(Supplied records begins)
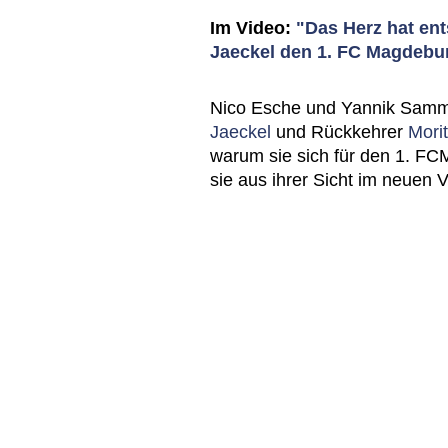
Im Video:
"Das Herz hat en
Jaeckel den 1. FC Magdebu
Nico Esche und Yannik Samme
Jaeckel
und Rückkehrer
Mori
warum sie sich für den 1. F
sie aus ihrer Sicht im neuen 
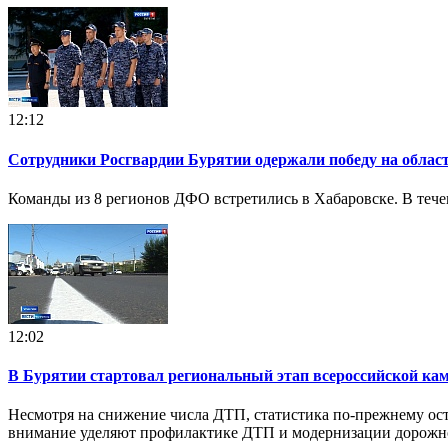
12:12
Сотрудники Росгвардии Бурятии одержали победу на област
Команды из 8 регионов ДФО встретились в Хабаровске. В течен
12:02
В Бурятии стартовал региональный этап всероссийской ка
Несмотря на снижение числа ДТП, статистика по-прежнему оста
внимание уделяют профилактике ДТП и модернизации дорожн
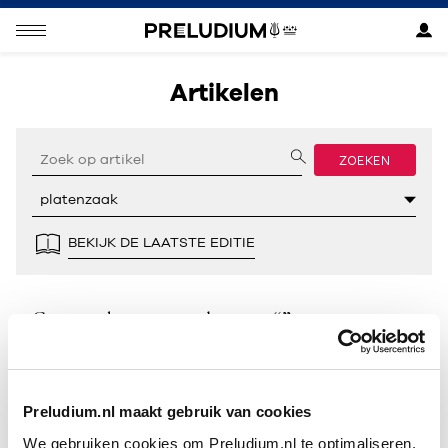
Artikelen
ZOEKEN
BEKIJK DE LAATSTE EDITIE
Geen resultaten gevonden voor “”.
Preludium.nl maakt gebruik van cookies
We gebruiken cookies om Preludium.nl te optimaliseren.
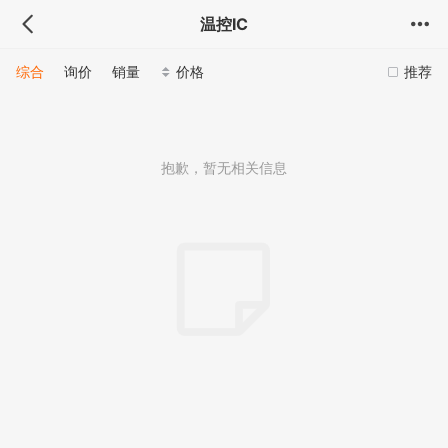
温控IC
综合
询价
销量
价格
推荐
抱歉，暂无相关信息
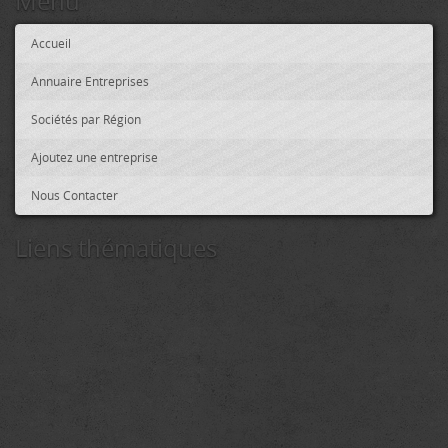
Menu
Accueil
Annuaire Entreprises
Sociétés par Région
Ajoutez une entreprise
Nous Contacter
Liens thématiques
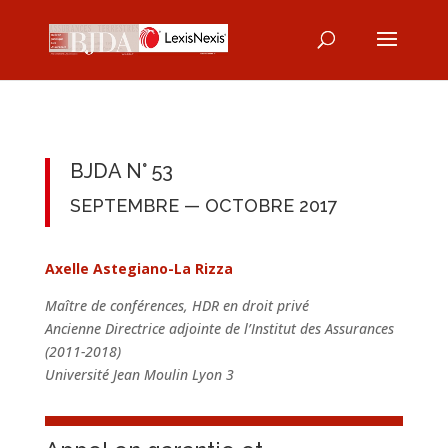
BJDA N° 53
SEPTEMBRE — OCTOBRE 2017
Axelle Astegiano-La Rizza
Maître de conférences, HDR en droit privé
Ancienne Directrice adjointe de l’Institut des Assurances
(2011-2018)
Université Jean Moulin Lyon 3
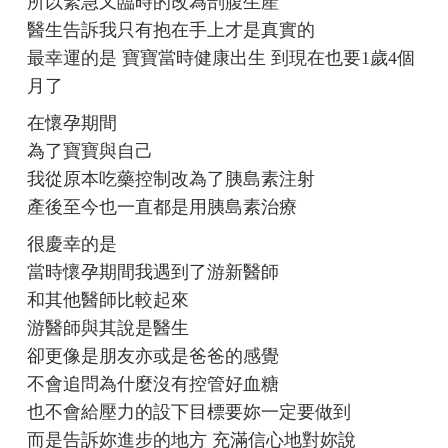
所以緊急又臨時的改為剖腹生產
醫生告訴我只有抱在手上才是真實的
最幸運的是 寶寶當時健康出生 到現在也要1歲4個
月了
在懷孕期間
為了寶寶與自己
我從原本吃藥控制改為了胰島素注射
產後至今也一直都是用胰島素治療
很慶幸的是
當時懷孕期間我遇到了游新醫師
和其他醫師比較起來
游醫師與其說是醫生
卻更像是朋友亦或是爸爸的感覺
不會追問為什麼沒有控管好血糖
也不會給壓力的設下目標要妳一定要做到
而是告訴妳進步的地方 充滿信心地對妳說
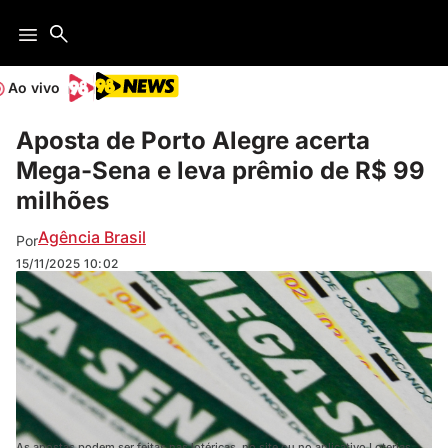
Ao vivo
Aposta de Porto Alegre acerta
Mega-Sena e leva prêmio de R$ 99
milhões
Agência Brasil
Por
15/11/2025
10:02
As apostas podem ser feitas nas lotéricas, no site ou no aplicativo Loterias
(Supplied records ends)
**The problem**.
Pictures aside, return exactly the lines from the data above, starting at the line that has "Nico Esche und Yannik Samme" and ending at the line that has "Axelle Astegiano-La Rizza", both included.

**Your solution**.
Nico Esche und Yannik Samme
Jaeckel
und Rückkehrer
Mori
warum sie sich für den 1. F
sie aus ihrer Sicht im neuen 
12:12
Сотрудники Росгвардии Бурятии одержали победу на област
Команды из 8 регионов ДФО встретились в Хабаровске. В течен
12:02
В Бурятии стартовал региональный этап всероссийской ка
Несмотря на снижение числа ДТП, статистика по-прежнему оста
внимание уделяют профилактике ДТП и модернизации дорожн
Artikelen
ZOEKEN
BEKIJK DE LAATSTE EDITIE
Geen resultaten gevonden voor “”.
Preludium.nl maakt gebruik van cookies
We gebruiken cookies om Preludium.nl te optimaliseren.
温控IC
综合
询价
销量
价格
推荐
抱歉，暂无相关信息
Menu
Accueil
Annuaire Entreprises
Sociétés par Région
Ajoutez une entreprise
Nous Contacter
Liens thématiques
BJDA N° 53
SEPTEMBRE — OCTOBRE 2017
Axelle Astegiano-La Rizza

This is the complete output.